We do have to speak up more, and lose that fear of being criticized. I developed the courage to be disliked, just by allowing people to dislike me, and training myself to not absorb how they feel about me. I piss people off, and that’s fine. I realized that people who are comfortable with who they are are not threatened by me at all. But the ones who are ego driven will always try to project their own insecurities onto me. Their insecurities don’t reach me, I hold them up for everyone to see how insecure they are.
Here is an exercise that you all should try. It will work for those of you who can sense energy, or who are more empathic and easily affected by other people’s words. I call this the sealed jar technique.
I either seal off my own energy in a jar when I am in a place where there is too much anger, rage, bad energy from others, like a toxic workplace or a group. Alternately, I also seal off other people, I put them in my jar and seal it, when I am affected by another person who keeps on bothering me.
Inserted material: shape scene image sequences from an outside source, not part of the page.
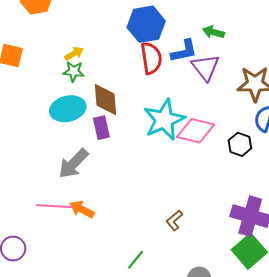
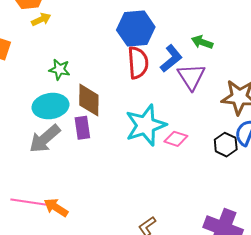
blue L-shape: (184, 51) -> (171, 58), turned -32
yellow arrow: (74, 53) -> (41, 19), moved
pink diamond: (196, 131) -> (176, 139), size x0.6
black hexagon: (240, 144) -> (226, 145), moved
gray arrow: (73, 164) -> (45, 139), moved

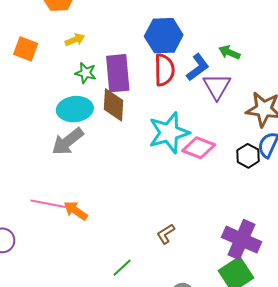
yellow arrow: (41, 19) -> (75, 40), moved
purple rectangle: (82, 128) -> (118, 73), moved, size x1.6
pink diamond: (176, 139) -> (199, 148), size x1.4

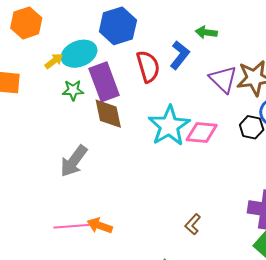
blue hexagon: (164, 36) -> (118, 26), moved
purple triangle: (217, 86) -> (223, 79), moved
cyan ellipse: (75, 109) -> (79, 54), moved

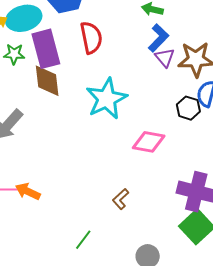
blue L-shape: (180, 55) -> (158, 38), moved
purple triangle: (223, 79) -> (165, 58), size x0.7
pink diamond: (202, 133) -> (149, 142), moved

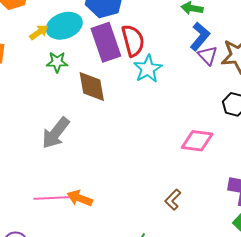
purple rectangle: (46, 49) -> (106, 42), moved
cyan star: (106, 99) -> (148, 69), moved, size x0.7

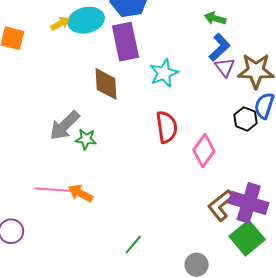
red semicircle: (133, 41) -> (167, 127), moved
green star: (57, 62) -> (86, 139), moved
pink diamond: (197, 141) -> (204, 151), turned -68
brown L-shape: (173, 200) -> (221, 205), moved, size x1.5

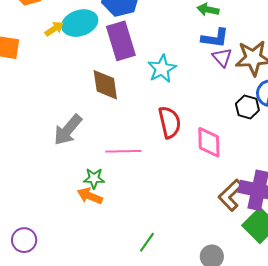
blue L-shape: (219, 47) -> (215, 38), turned 56
green star: (86, 139) -> (94, 178), moved
pink diamond: (204, 151) -> (209, 142), turned -32
pink line: (52, 190) -> (123, 151), moved

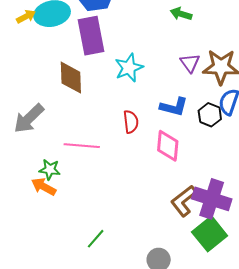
blue L-shape: (215, 38) -> (174, 107), moved
red semicircle: (170, 122) -> (131, 122), size x0.7

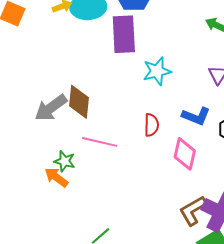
brown diamond: (71, 78) -> (79, 102), moved

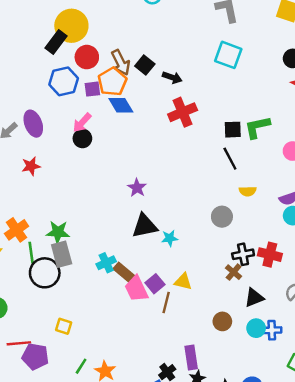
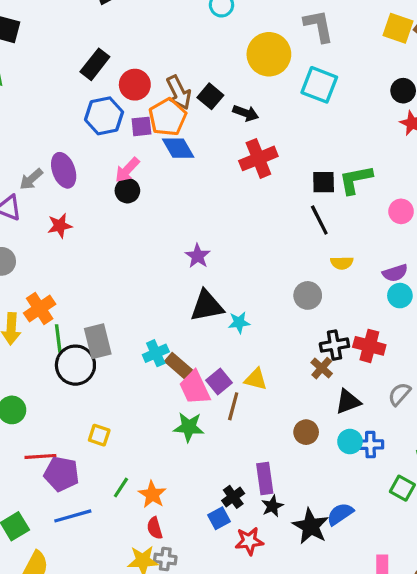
yellow circle: (71, 26) -> (269, 54), moved
green star: (58, 232) -> (189, 427), moved

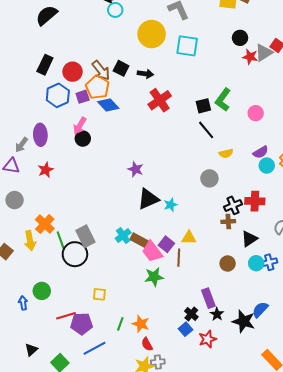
purple ellipse: (64, 170) -> (40, 135), turned 30
green L-shape: (356, 180) -> (223, 100), turned -30
brown cross: (322, 368) -> (228, 222), turned -32

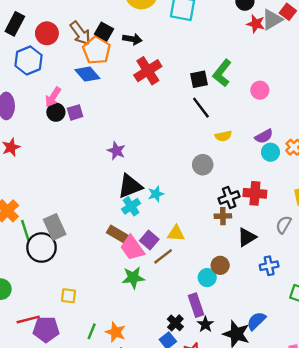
orange pentagon: (97, 87) -> (97, 50), moved
purple square: (83, 97) -> (75, 112), moved
cyan cross: (123, 236) -> (131, 206), moved
brown line: (179, 258) -> (163, 256), turned 48
cyan circle: (256, 263) -> (207, 278), moved

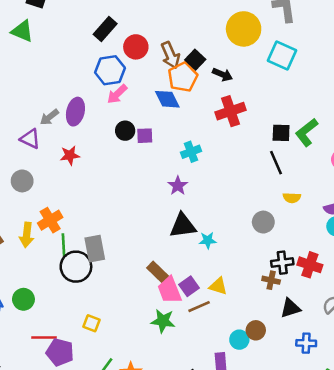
pink arrow: (53, 97) -> (117, 94), moved
cyan cross: (131, 206) -> (191, 152), moved

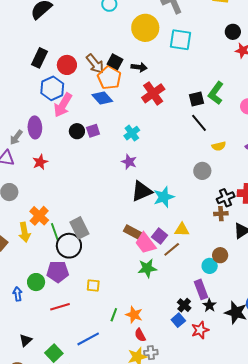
pink arrow: (117, 94) -> (63, 105), size x1.4
cyan star: (208, 240) -> (164, 197), size x1.5
purple pentagon: (60, 352) -> (58, 272), moved

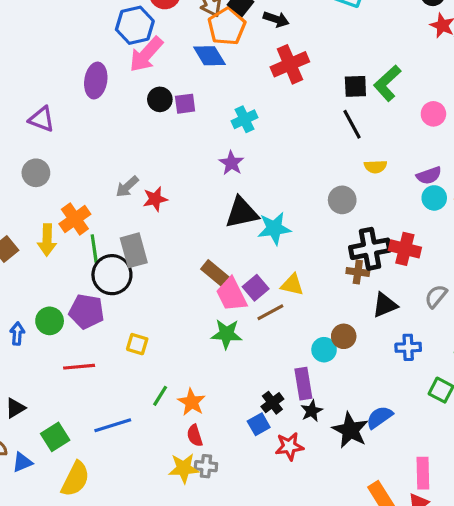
gray arrow: (16, 137) -> (127, 187), moved
red star: (40, 162) -> (155, 199), moved
black cross: (226, 198) -> (370, 249), size x1.4

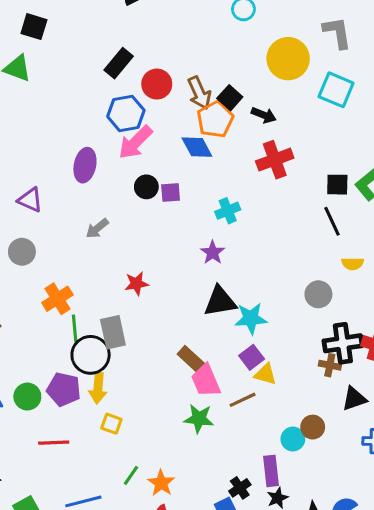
gray arrow: (127, 187) -> (97, 228), moved
yellow arrow: (47, 240) -> (98, 388), moved
purple square: (256, 288) -> (252, 357), moved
To do this, relax and pay attention to your own energy, your own body, your own breath, your own mind. It helps if you can center yourself in a light meditation for a minute. When your mind is soft, and when you feel peaceful, imagine that person whose toxic words are affecting you, and allow those ugly words to reach you for a second. Feel them, and notice how you personally feel when you hear those words. Now take a glass mason jar, put that person in the jar, and seal the lid tight. Now, notice how their energy has been sealed off. No sound can escape that jar or reach you. Nothing they say can affect you. Keep them in the jar as long as you like. If it is a person who is forever taunting you, all you have to do is recall that they are still in the jar, and spend a minute thinking about how no sound penetrates that jar.
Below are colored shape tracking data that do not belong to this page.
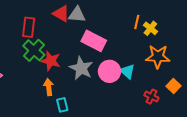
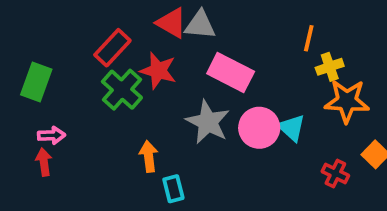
red rectangle: (29, 27) -> (112, 48), turned 36
yellow cross: (150, 28) -> (330, 67), moved, turned 32
red star: (51, 61) -> (158, 71), moved

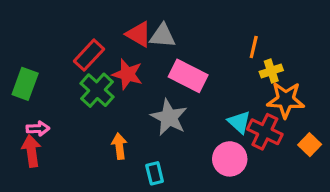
pink circle: (259, 128) -> (230, 159), moved
red arrow: (44, 162) -> (31, 151), size x1.4
red cross: (335, 173) -> (265, 132), moved, size x1.5
cyan rectangle: (173, 189) -> (155, 173), moved

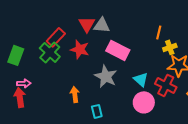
red triangle: (139, 34) -> (87, 24), turned 30
green cross: (97, 90) -> (50, 52), moved
cyan triangle: (239, 122) -> (141, 79), moved

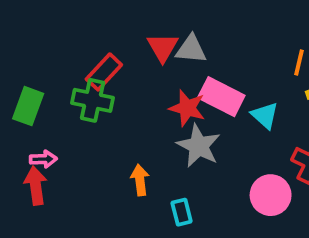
red star: (80, 49) -> (187, 108), moved
green cross: (50, 52) -> (93, 100), turned -30
cyan triangle: (141, 79) -> (265, 116), moved

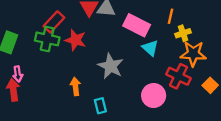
pink rectangle: (221, 97) -> (137, 25), moved
red star: (187, 108) -> (75, 40), moved
pink arrow: (43, 159) -> (18, 74), turned 84

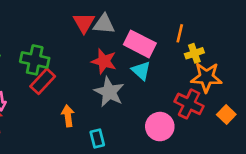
red rectangle: (54, 22) -> (43, 81), moved
red star: (75, 40) -> (104, 61), moved
cyan triangle: (150, 48) -> (141, 71), moved

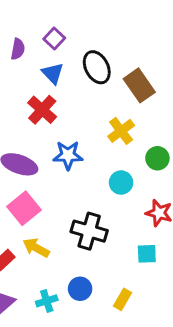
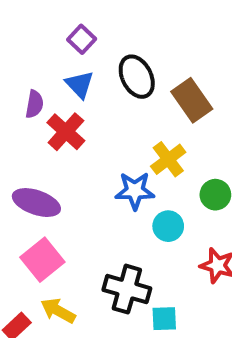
purple semicircle: (18, 49) -> (34, 104), moved
blue star: (68, 155) -> (135, 191), moved
cyan square: (147, 254) -> (164, 319), moved

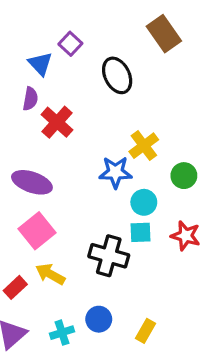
blue triangle: (80, 84) -> (40, 64), moved
brown rectangle: (192, 100) -> (164, 34), moved
cyan square: (164, 319) -> (140, 232), moved

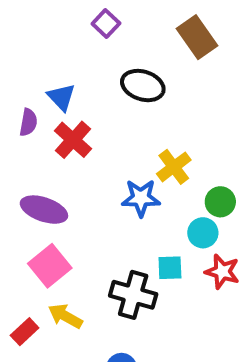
purple square: (70, 44) -> (106, 23), moved
blue triangle: (40, 64) -> (61, 97), moved
black ellipse: (117, 75) -> (143, 86), turned -45
purple semicircle: (30, 99) -> (28, 122), moved
cyan circle: (144, 202) -> (203, 233), moved

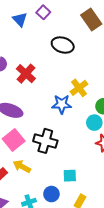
blue triangle: (61, 97) -> (20, 19), moved
cyan square: (170, 268) -> (70, 176), moved
black cross: (133, 295) -> (45, 141), moved

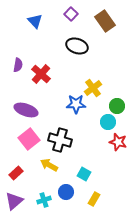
purple square: (43, 12) -> (71, 14), moved
yellow arrow: (22, 166) -> (49, 165), moved
cyan square: (70, 176) -> (84, 174), turned 32

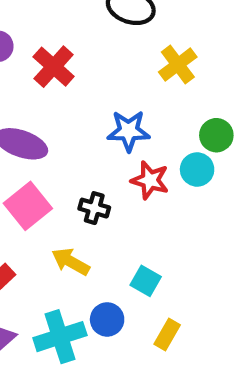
yellow cross: (93, 88) -> (178, 65), moved
black cross: (60, 140) -> (94, 208), size x0.6
red star: (118, 142) -> (150, 180), moved
cyan cross: (44, 200) -> (60, 337), size x1.6

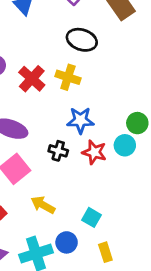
yellow cross: (178, 65) -> (68, 77), moved, turned -35
black cross: (94, 208) -> (58, 151), moved
yellow rectangle: (167, 334) -> (105, 252), turned -48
Also, if I am in a crowded, toxic setting, and don’t want to feel other people’s anger or rage, I seal myself in the jar, but always remember to unseal yourself when you have left the room.
This is how I block energy. I put that person into a jar, and enjoy the silence. I smile knowing not a word nor an ounce of their energy can reach me.
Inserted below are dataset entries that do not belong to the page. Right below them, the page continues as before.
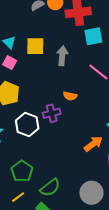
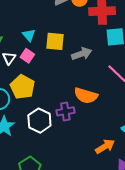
gray arrow: (62, 56) -> (82, 54), turned 60
orange semicircle: (70, 96) -> (86, 96), size x1.6

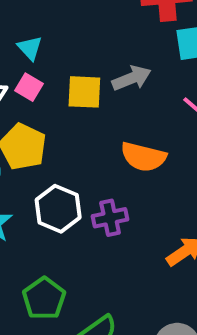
yellow square: (55, 41) -> (84, 92), moved
purple cross: (65, 111) -> (110, 218), moved

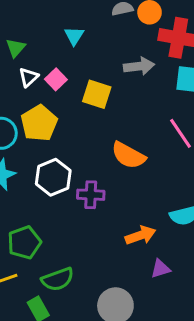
cyan triangle: (30, 48) -> (74, 36), moved
gray arrow: (132, 78) -> (139, 66), moved

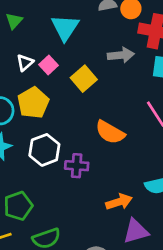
cyan triangle: (74, 36) -> (65, 28), size x1.6
green triangle: (16, 48) -> (14, 21), moved
yellow square: (97, 94) -> (84, 79), turned 30
purple triangle: (160, 269) -> (136, 231), size x1.5

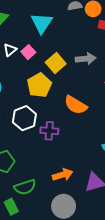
gray arrow: (121, 55) -> (86, 59), moved
yellow pentagon: (33, 103) -> (39, 85), moved
orange arrow: (119, 202) -> (63, 175), moved

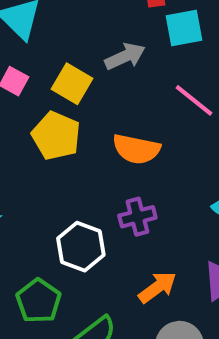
white hexagon: (24, 118) -> (81, 247), moved
purple cross: (49, 131) -> (137, 217), moved

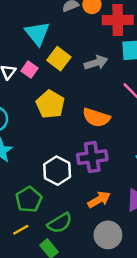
yellow square: (72, 84) -> (59, 59), moved
purple cross: (137, 217) -> (92, 157), size x1.4

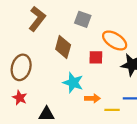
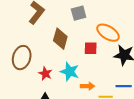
gray square: (83, 19) -> (79, 13), turned -35
red star: (20, 98) -> (45, 74), moved

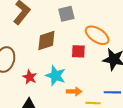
brown diamond: (60, 39) -> (46, 40), turned 55

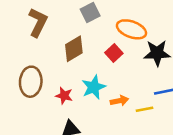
red square: (78, 51) -> (114, 53), turned -32
cyan star: (55, 76) -> (94, 87), turned -30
This may sound esoteric to some of you. But, because I meditate I am super sensitive to other people’s vibe. This is how I unfeel people, protect myself, and let their words slide off me. I remain unaffected and I feel healthy, even powerful as I walk away.
I have noticed that people get pissed off when they see how their words have no power over me. Males feel impotent when they see they have no power to get me to politely concede.
Also, I noticed that when people are vicious, keeping them in the jar keeps them at a distance. As long as I tune into that sealed jar, I am in awareness that they cannot budge toward me.
I only unseal the jar, when the person has left my presence, when I am sure I will not see them again. I do have a toxic, vicious coworker in a jar for the last 2 years and he has not even made eye contact with me. Please don’t do this vengefully or to hurt people, only to protect yourself, and then let them out of the jar when they are no longer a threat. Bad intentions will always hurt you in the end.
But now that you feel protected, use that time to work on your confidence. Speak up, enforce your boundaries, state your opinion without apologizing, walk straight and confidently, learn to let go and never look back (it’s the look back that hurts you), and start appreciating all that you have achieved and everything that you have.